Crude oil inventories took a dive of 2.4 million barrels; not exactly a large drop, but still a drop nevertheless. In most circumstances you would expect to see a jump in the price of oil, but not in this case at all. In fact, we saw a large drop, and this was brought on by supply increasing. Currently, many middle eastern countries are recovering after the Arab-spring, this in turn has led to many now looking to increase oil production. Case in point; Libya, which is now starting to increase its supply again to the global market.
Additionally, we saw further supply opening up in America as well overnight and now even a case to lift the current crude oil export ban that has been in place in the U.S since the 70’s when we had the OPEC crisis. This is expected to help global prices shift low even further, as the U.S has now reached the point where it is no longer a net importer, but instead a net exporter.
Long term forecasts have so far pointed to supply increasing and prices being driven back down, and in the long term this is very much a reality.
The technical bullish trend line which has been in play has failed completely as of last night, and markets this morning have so far looked to go even lower as I type this. Markets will now instead be looking very bearish as a result, and will be seeking key points to touch as it moves lower.

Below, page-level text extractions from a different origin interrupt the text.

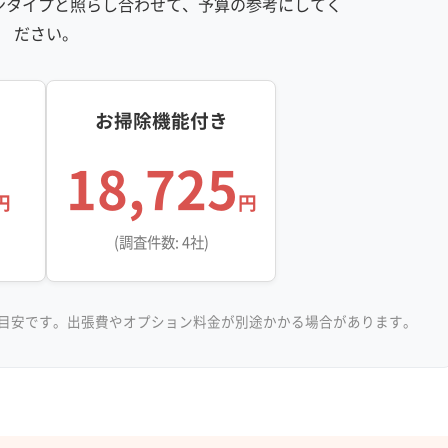
ンタイプと照らし合わせて、予算の参考にしてく
ださい。
お掃除機能付き
18,725
円
円
(調査件数: 4社)
目安です。出張費やオプション料金が別途かかる場合があります。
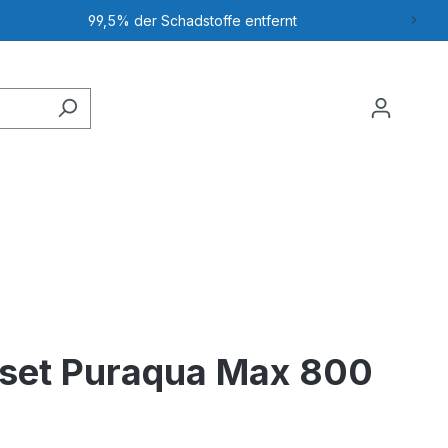
99,5% der Schadstoffe entfernt
erset Puraqua Max 800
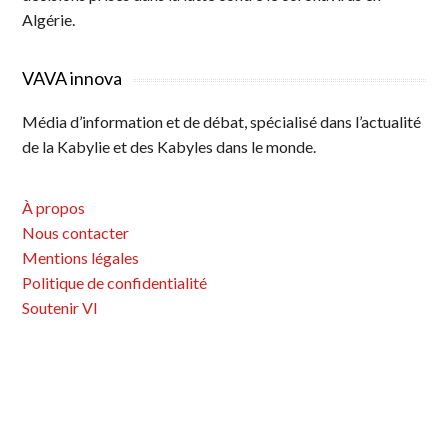
Algérie.
VAVA innova
Média d’information et de débat, spécialisé dans l’actualité
de la Kabylie et des Kabyles dans le monde.
À propos
Nous contacter
Mentions légales
Politique de confidentialité
Soutenir VI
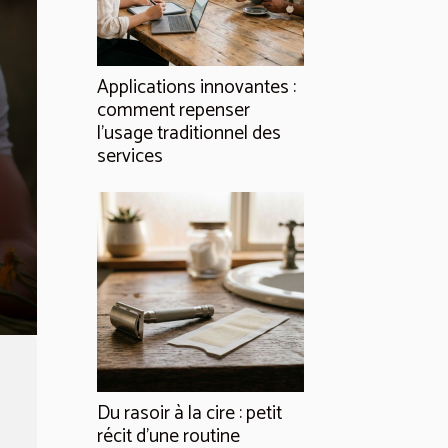
Applications innovantes :
comment repenser
l’usage traditionnel des
services
Du rasoir à la cire : petit
récit d’une routine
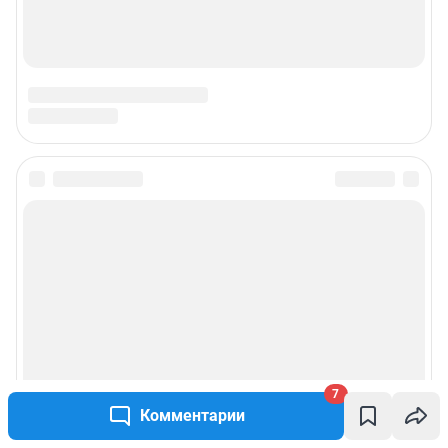
7
Комментарии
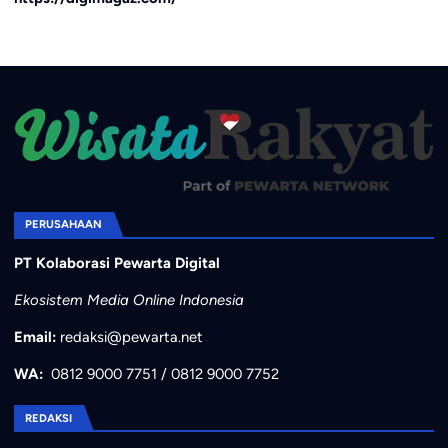
PERUSAHAAN
PT Kolaborasi Pewarta Digital
Ekosistem Media Online Indonesia
Email:
redaksi@pewarta.net
WA:
0812 9000 7751
/
0812 9000 7752
REDAKSI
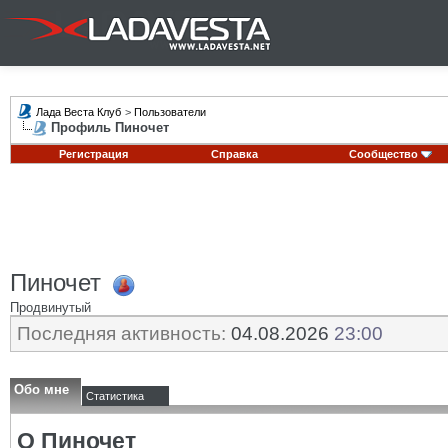
Лада Веста Клуб
>
Пользователи
Профиль Пиночет
Регистрация
Справка
Сообщество
Пиночет
Продвинутый
Последняя активность:
04.08.2026
23:00
Обо мне
Статистика
О Пиночет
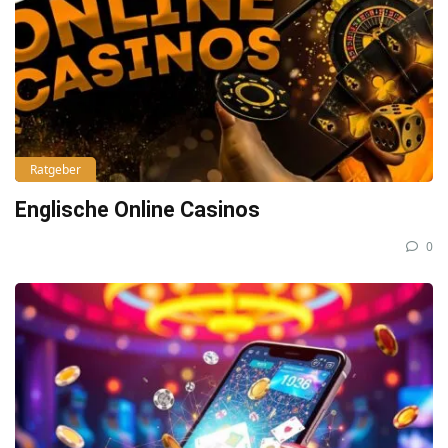
Ratgeber
Englische Online Casinos
0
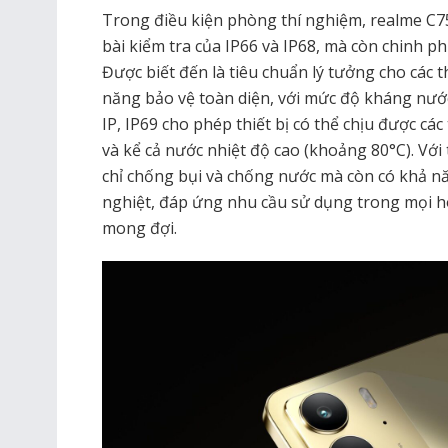
Trong điều kiện phòng thí nghiệm, realme C
bài kiểm tra của IP66 và IP68, mà còn chinh p
Được biết đến là tiêu chuẩn lý tưởng cho các t
năng bảo vệ toàn diện, với mức độ kháng nướ
IP, IP69 cho phép thiết bị có thể chịu được các
và kể cả nước nhiệt độ cao (khoảng 80°C). Với
chỉ chống bụi và chống nước mà còn có khả n
nghiệt, đáp ứng nhu cầu sử dụng trong mọi 
mong đợi.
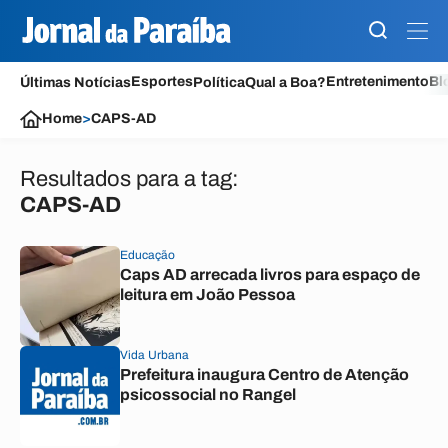
Esportes
Entretenimento
Bl
Últimas Notícias
Política
Qual a Boa?
Home
>
CAPS-AD
Resultados para a tag:
CAPS-AD
Educação
Caps AD arrecada livros para espaço de
leitura em João Pessoa
Vida Urbana
Prefeitura inaugura Centro de Atenção
psicossocial no Rangel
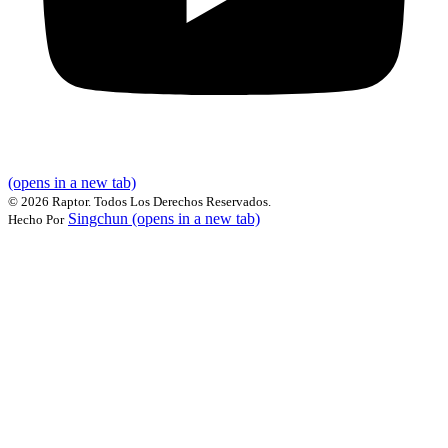
(opens in a new tab)
©
2026 Raptor. Todos Los Derechos Reservados.
Singchun
(opens in a new tab)
Hecho Por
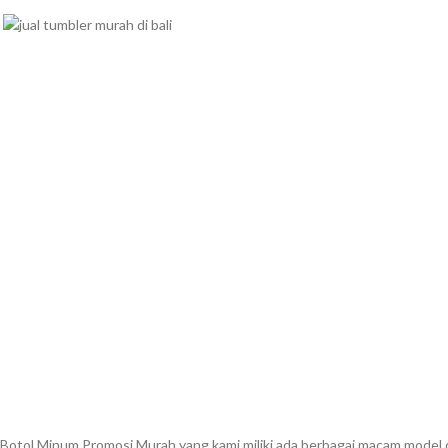
Botol Minum Promosi Murah yang kami miliki ada berbagai macam model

When it comes to commodities, fibonnaci lines to come into play quite nicely and this case is no different at all. Currently the markets are using the 50.0 fibonnaci level as a point of support, and this may hold in the short term as there is some degree of profit taking. The next level is 38.2 and this will likely act as a second level of support
Main price support levels can be found at 101.51, 99.97 and 98.64. All of these levels are likely to hold in the long term and act as points of consolidation. What will be key though, is if oil will actually use these levels in the medium term or instead push through down into the low 90’s over the course of the next few weeks.
Oil is certainly looking bullish as the long term fundamentals catch up with it. The next moves lower could lead to heavy selling pressure. What is certain is that prices over 100 dollars a barrel are looking unsuitable in the long run and lower lows should be expected.